Its some kind of shell dweller cichlid


----------



## Guest (Nov 1, 2005)

my god, those are beautiful pics!  ive always wondered...how are u getting such good pics of you cichlids and how do you put them on that black background?


----------



## Fishboy93 (Jun 11, 2005)

Photoshop??


----------



## Georgia Peach (Sep 23, 2005)

experience, Im sure


----------



## fishfreaks (Jan 19, 2005)

Nice shots MP!! Your g/f's betta looks like mine :-D


----------



## fishboy (Feb 26, 2005)

lol i read your loading tags, something like bettaugly.jpg. I take it your not crazy about the betta then, eh?


----------



## Meeocky (Sep 7, 2005)

Nice shots! They're very nice!


----------



## wildtiger (Jun 8, 2005)

It took me a few minutes of sitting and looking at pic 5 but I finally saw them! Awww they are adorable. Nothing like baby bristle kids. 

Photos 1, 2 & 6 are spectacular also.
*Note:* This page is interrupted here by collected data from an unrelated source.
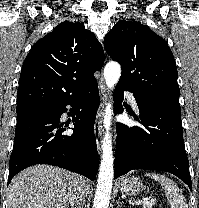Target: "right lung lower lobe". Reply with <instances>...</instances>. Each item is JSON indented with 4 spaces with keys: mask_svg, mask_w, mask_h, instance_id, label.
I'll return each instance as SVG.
<instances>
[{
    "mask_svg": "<svg viewBox=\"0 0 199 208\" xmlns=\"http://www.w3.org/2000/svg\"><path fill=\"white\" fill-rule=\"evenodd\" d=\"M99 104L95 81L75 95L17 113L7 185L18 172L35 164L58 166L94 180L99 164L94 136ZM66 105L74 107L71 135H62L67 125L60 123V117L67 112Z\"/></svg>",
    "mask_w": 199,
    "mask_h": 208,
    "instance_id": "right-lung-lower-lobe-1",
    "label": "right lung lower lobe"
}]
</instances>
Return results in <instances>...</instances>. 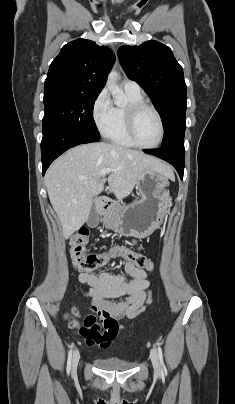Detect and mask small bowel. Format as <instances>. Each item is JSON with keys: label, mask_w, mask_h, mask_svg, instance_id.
Returning a JSON list of instances; mask_svg holds the SVG:
<instances>
[{"label": "small bowel", "mask_w": 235, "mask_h": 404, "mask_svg": "<svg viewBox=\"0 0 235 404\" xmlns=\"http://www.w3.org/2000/svg\"><path fill=\"white\" fill-rule=\"evenodd\" d=\"M126 272L133 277L127 280L124 276L108 272H84L78 273V280L86 284L88 289L83 294L92 300V310L99 315H106L114 321L113 331L122 328L117 324L116 319L126 315L132 319L143 313L146 307L152 302V295L149 290L150 282L146 272L135 265L126 262ZM128 295L129 297L113 303L108 298ZM81 336L88 346L94 344L106 345V339L98 331L90 332L86 328H81Z\"/></svg>", "instance_id": "small-bowel-1"}]
</instances>
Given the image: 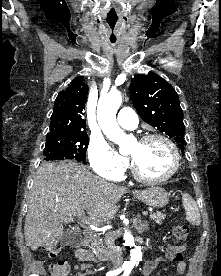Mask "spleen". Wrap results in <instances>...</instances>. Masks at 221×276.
<instances>
[{
    "label": "spleen",
    "mask_w": 221,
    "mask_h": 276,
    "mask_svg": "<svg viewBox=\"0 0 221 276\" xmlns=\"http://www.w3.org/2000/svg\"><path fill=\"white\" fill-rule=\"evenodd\" d=\"M183 207L186 212L187 221L194 226L200 225V213L195 200L188 194L182 196Z\"/></svg>",
    "instance_id": "spleen-1"
}]
</instances>
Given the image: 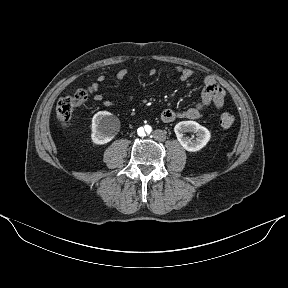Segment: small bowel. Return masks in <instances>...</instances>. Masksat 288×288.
I'll return each instance as SVG.
<instances>
[{
	"label": "small bowel",
	"instance_id": "c3829d8e",
	"mask_svg": "<svg viewBox=\"0 0 288 288\" xmlns=\"http://www.w3.org/2000/svg\"><path fill=\"white\" fill-rule=\"evenodd\" d=\"M176 71L179 74V78L182 82L188 81L193 76V71L189 68L177 66ZM155 70H151L150 74L153 75ZM128 75L127 69H121L116 73V79L119 82H123ZM106 81L104 75H100L96 78V81L91 84V89L94 92L93 99L95 101L102 102L105 107H112L114 103L110 100H106L103 94L100 92V85ZM225 91L221 85L211 76H208L204 80V87L201 93L200 101L184 110L165 109L160 114V119L164 123H170L176 119H190L196 120L202 117L203 111L210 105H214L216 108H221L224 104Z\"/></svg>",
	"mask_w": 288,
	"mask_h": 288
}]
</instances>
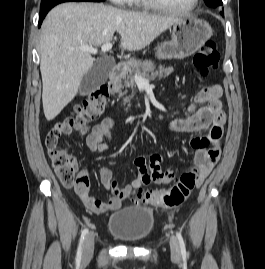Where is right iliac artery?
<instances>
[{"label": "right iliac artery", "mask_w": 265, "mask_h": 269, "mask_svg": "<svg viewBox=\"0 0 265 269\" xmlns=\"http://www.w3.org/2000/svg\"><path fill=\"white\" fill-rule=\"evenodd\" d=\"M87 234H88V229L85 228L81 233V237H80V241H79V246H78L77 255H76V262L77 263H79L81 261L82 247H83V243H84V240H85Z\"/></svg>", "instance_id": "right-iliac-artery-1"}]
</instances>
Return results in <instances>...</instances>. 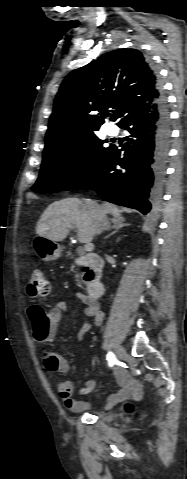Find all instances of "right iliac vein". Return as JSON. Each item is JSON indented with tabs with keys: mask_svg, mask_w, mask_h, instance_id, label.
Masks as SVG:
<instances>
[{
	"mask_svg": "<svg viewBox=\"0 0 187 479\" xmlns=\"http://www.w3.org/2000/svg\"><path fill=\"white\" fill-rule=\"evenodd\" d=\"M115 351H116L117 356H118L120 359H123V358L126 356V351H125V349H124L122 346H120V345L116 346Z\"/></svg>",
	"mask_w": 187,
	"mask_h": 479,
	"instance_id": "63e3f726",
	"label": "right iliac vein"
}]
</instances>
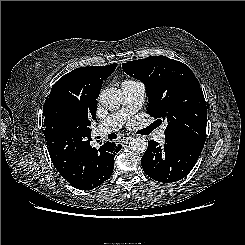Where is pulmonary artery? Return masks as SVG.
<instances>
[{
	"instance_id": "pulmonary-artery-1",
	"label": "pulmonary artery",
	"mask_w": 245,
	"mask_h": 245,
	"mask_svg": "<svg viewBox=\"0 0 245 245\" xmlns=\"http://www.w3.org/2000/svg\"><path fill=\"white\" fill-rule=\"evenodd\" d=\"M123 105L118 111L106 117L98 126V133L108 134L117 131L129 117L136 112L143 104L145 97V86L142 82L136 80H125L122 85ZM165 127L156 131L154 139L157 142H163Z\"/></svg>"
}]
</instances>
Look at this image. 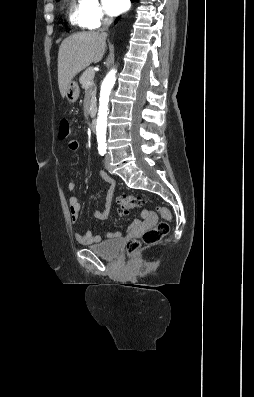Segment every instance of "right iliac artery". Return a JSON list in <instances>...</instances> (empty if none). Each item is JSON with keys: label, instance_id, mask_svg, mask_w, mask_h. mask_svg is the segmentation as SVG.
Segmentation results:
<instances>
[{"label": "right iliac artery", "instance_id": "right-iliac-artery-1", "mask_svg": "<svg viewBox=\"0 0 254 397\" xmlns=\"http://www.w3.org/2000/svg\"><path fill=\"white\" fill-rule=\"evenodd\" d=\"M105 152H106V148H99L100 155L103 156L105 154Z\"/></svg>", "mask_w": 254, "mask_h": 397}]
</instances>
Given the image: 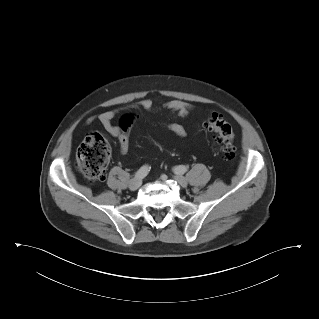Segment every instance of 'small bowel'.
<instances>
[{
	"mask_svg": "<svg viewBox=\"0 0 319 319\" xmlns=\"http://www.w3.org/2000/svg\"><path fill=\"white\" fill-rule=\"evenodd\" d=\"M136 107L145 112H152L156 109L153 101L149 98H144L138 101L136 103ZM161 108L181 117L188 116L192 111V106L181 100L167 101L162 104ZM115 115V110L105 111L98 116V120L108 134L119 139L120 150L124 153L128 150V142L122 141L120 130L114 125L113 120ZM166 126L173 134L180 138H185L187 136V129L181 123L169 122Z\"/></svg>",
	"mask_w": 319,
	"mask_h": 319,
	"instance_id": "c3829d8e",
	"label": "small bowel"
}]
</instances>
Great job!

May I ask what camera you are using?


----------



## Osiris (Jan 18, 2005)

Thanx guys, patience and cropping the photo out onto a black background that we have to erase onto the photos lol time consuming, that's why i dont do it to all my shots.

Couple pics were taken with a kodak easyshare 4.0meg and some with a nikon 7.0 meg camera, more to come!


----------



## igorstshirts.com (Jun 1, 2005)

Nice fish and shots!


----------